09 Aralık 2023 04:55

MESS kapsamındaki Anadolu Isuzu işçisi: Hangi patron güzellikle istediğimizi verir?

150 bin işçiyi ilgilendire MESS grup toplu iş sözleşmesi süreci ara bulucuda. Patronlar, sefalet dayatmasında bulunurken, işçiler ise üretimi etkileyecek eylemlerin başlamasını istiyor.

Ekran görüntüsü Isuzu tanıtım filminden alınmıştır.

Paylaş

Hilal TOK
İstanbul

“Rahmetli Kazım Koyuncu’nun dediği gibi; hepimiz ezildikten sonra aynı şarabız sonuçta, üzümüz çünkü...” diyor, her gün iki adet 12 milyonluk araç üreten Anadolu Isuzu işçilerinden biri. Bu sözü ayda 15 bin liralık ücretle borçlara karşı dayanacak güçleri kalmadığını söyledikten biraz sonra kurduğu “Artık bir şey yapalım, gerekirse genel grev. Biz hepimiz yaşıyoruz bu zorluğu” cümlesiyle hatırlatıyor.

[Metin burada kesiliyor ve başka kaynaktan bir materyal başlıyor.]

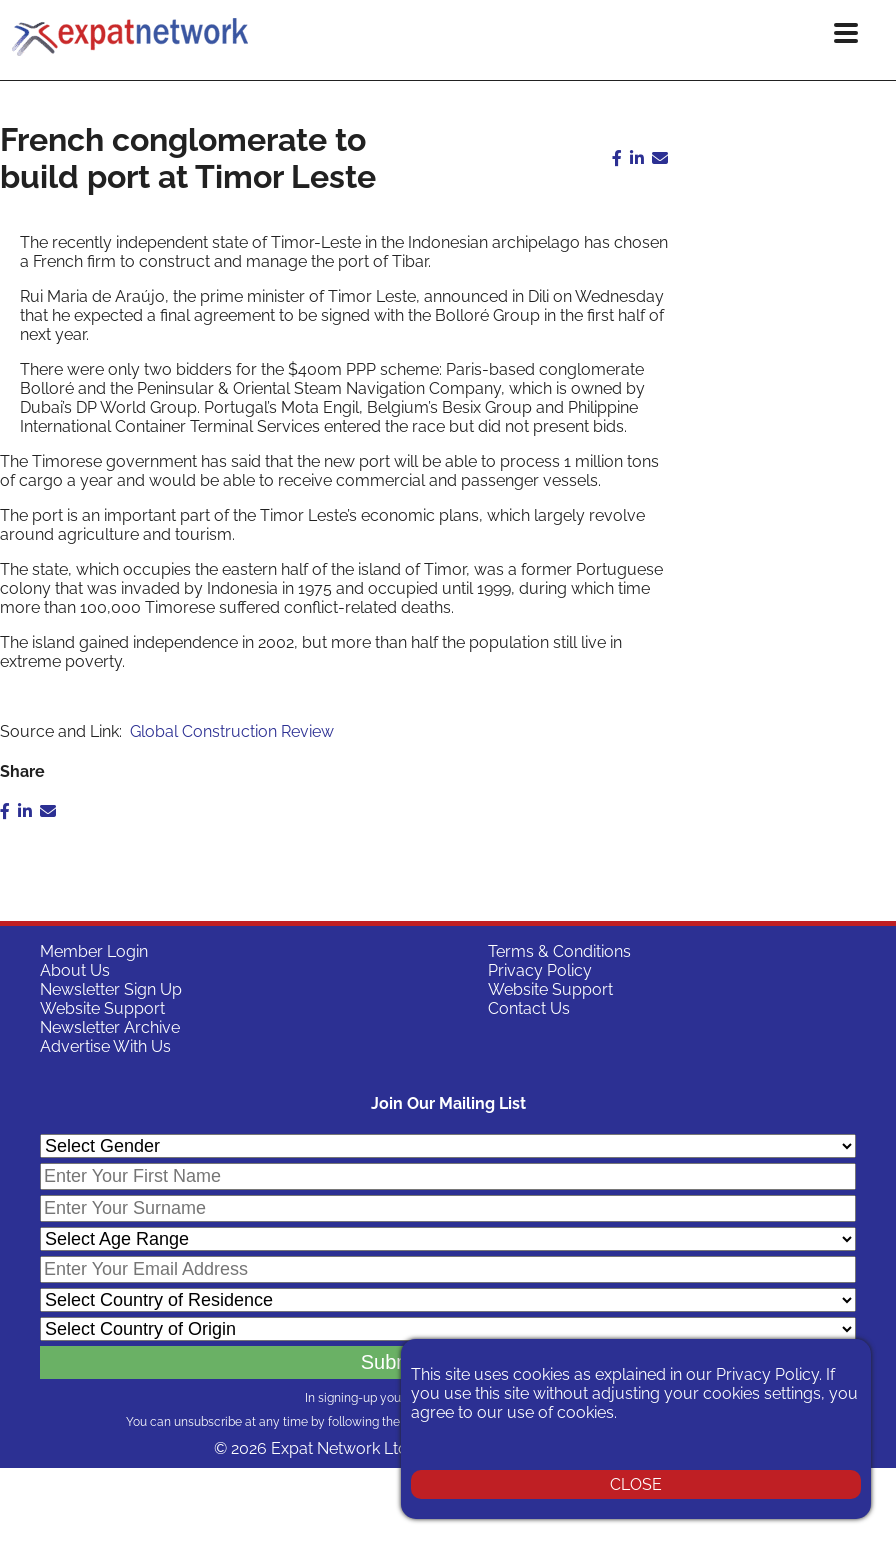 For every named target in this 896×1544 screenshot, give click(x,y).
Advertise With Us (105, 1046)
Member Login (94, 951)
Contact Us (529, 1008)
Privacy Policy (540, 970)
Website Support (102, 1008)
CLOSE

Mehmet, bekar ve tek başına hayatta kalmaya çalışan bir işçi. Ömrü metal işçiliği ile geçmiş ancak ne biriktirebilmiş, hiçbir şey. Evi kira, arabası yok. Kuru ücreti, kredilere ve kiraya anca yetiyor. “Çoluğu çocuğu olan için daha beter durum, ben en azından tekim” diyerek şanslı sayıyor kendini.

"HANGİ GEREÇKEYLE BU MİKTARLAR KONUŞULUYOR?"

Birleşik Metal-İş’in örgütlü olduğu Anadolu Isuzu, MESS kapsamındaki fabrikalardan biri. Binlerce işçi gibi Isuzu işçileri de yeni sözleşme döneminde belirlenecek zammı bekliyor. Türk Metal, Birleşik Metal-İş ve Özçelik-İş’in taraf olduğu masada, patronların işçilerin kazanılmış haklarına göz diktiği maddelerde anlaşılamayınca ara bulucuya gidildi. Süreç devam ederken, işçiler yer yer kimi eylemlerle cılız da olsa sesini duyurma gayretinde. Birleşik Metal-İş üyesi işçiler, iş yerlerinde haftada bir gün bir saatlik iş bırakma eylemleri yapıyor. Isuzu da o eylemlerin yapıldığı fabrikalardan biri.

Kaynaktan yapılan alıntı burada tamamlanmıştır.